- Founded: 1987; 38 years ago
- Dissolved: 1999
- Split from: French Nationalist Party
- Newspaper: Tribune nationaliste
- Membership: 1000
- Ideology: White supremacism Ultranationalism Neo-Nazism Antisemitism Anti-immigration
- Political position: Far-right

Party flag

= French and European Nationalist Party =

French neo-Nazi organization

The French and European Nationalist Party (Parti nationaliste français et européen or PNFE) was a French nationalist militant organization active between 1987 and 1999. Led by Claude Cornilleau until 1996, its slogan was "France first, white always" (France d'abord, blanche toujours). It had around a thousand sympathizers at its height.

== History ==
The organization emerged in June 1985 as a splinter group of the French Nationalist Party, and was officially announced in 1987 at Euroring, a European neo-Nazi conference, as Parti Nationaliste Français et Européen (PNFE).

The PNFE was made up of a mixture of former members of the outlawed FANE, and of neo-Nazi hardliners who had been expelled from the Front National (FN) when Jean-Marie Le Pen took on a respectable image after winning a few parliamentary seats in the 1986 elections. The PNFE quickly managed to establish various sections outside of Paris. It had a national publication, Tribune nationaliste, established in October 1985, and edited a magazine in each region: Charlemagne in the Nord-Pas-de-Calais, Le Chêne in Seine-et-Marne, or Le Glaive in Paris.

In July 1989, the head of the Nord-Pas-de-Calais section and editor-in-chief of Charlemagne, Jean Beaussart, was assassinated by his daughter after years of abuse. Beaussart regularly beat and humiliated his daughters, forcing them each morning to perform the Nazi salute in front of a portrait of Adolf Hitler, whom he had made them believe was their uncle. Ida Beaussart was eventually acquitted by the court.

The PNFE had a large Nazi Skinhead following and has been blamed for a number of attacks on immigrants including the 1988 Sonacotra attack against immigrant workers' hostel in Nice for which 18 members were convicted in 1989. Amongst those initially held was Serge Lecanu, who had led the Fédération professionnelle indépendante de la police (FPIP), a far right police trade union. In 1990, Michel Lajoye, a PNFE member since 1988, received a life sentence for dropping a bomb in a café owned by Arab immigrants.

On 10 May 1990, a Jewish cemetery at Carpentras was desecrated, leading to public uproar and a protest demonstration in Paris, attended by 200,000 persons, including French President François Mitterrand. After several years of investigation, five people, among them three former members of the PFNE, confessed on 2 August 1996. On 5 June 1990, the PNFE magazine Tribune nationaliste was banned by the French authorities.

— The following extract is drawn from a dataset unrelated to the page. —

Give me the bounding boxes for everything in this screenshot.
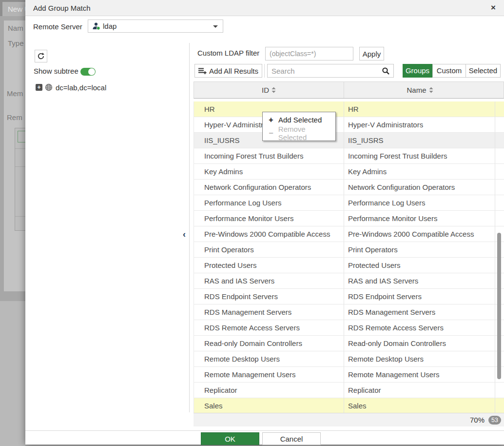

French Holocaust denier Vincent Reynouard was a member of the PFNE and became briefly its secretary general in 1991. In January 1996, Erik Sausset replaced Claude Cornilleau as the president of the organization.

The group was compelled to dissolve in 1999. Erik Sausset later became involved in the Völkisch movement Terre et Peuple. Another cadre of the PNFE, Didier Magnien, later joined Unité Radicale, then migrated to Germany and turned into a member of the Federal Office for the Protection of the Constitution, in charge of the surveillance and repression of neo-Nazi activities. Maxime Brunerie, who attempted to assassinate Jacques Chirac in 2002 had been a member of the group between June and November 1998, leaving what he deemed to be an "agonizing party" to join instead the Groupe Union Défense, renamed Unité Radicale early that year.

== Ideology ==
The movement sought to establish a "New Order" and dismissed the FN as a "so-called nationalist" party integrated to the system. Overtly racist, the group compared black people with animals and the hatred of Jews is omnipresent in their writings.

== European contacts ==
The PNFE had strong contacts with the British National Party and Cornilleau was often a speaker at their annual meetings, being a close friend of John Tyndall. They regularly attended international rallies, notably in Belgium, where they cemented their links with the BNP as well as the Vlaamse Militanten Orde.

The group also built up links with the Vlaams Blok and Christian Worch in Germany. In Belgium they also co-operated with Renouveau nationaliste, a minor group established by former members of the Party of New Forces. In 1991, a sister party was established in Switzerland as the Parti Nationaliste Suisse et Européen, later replaced by a Hammerskins branch.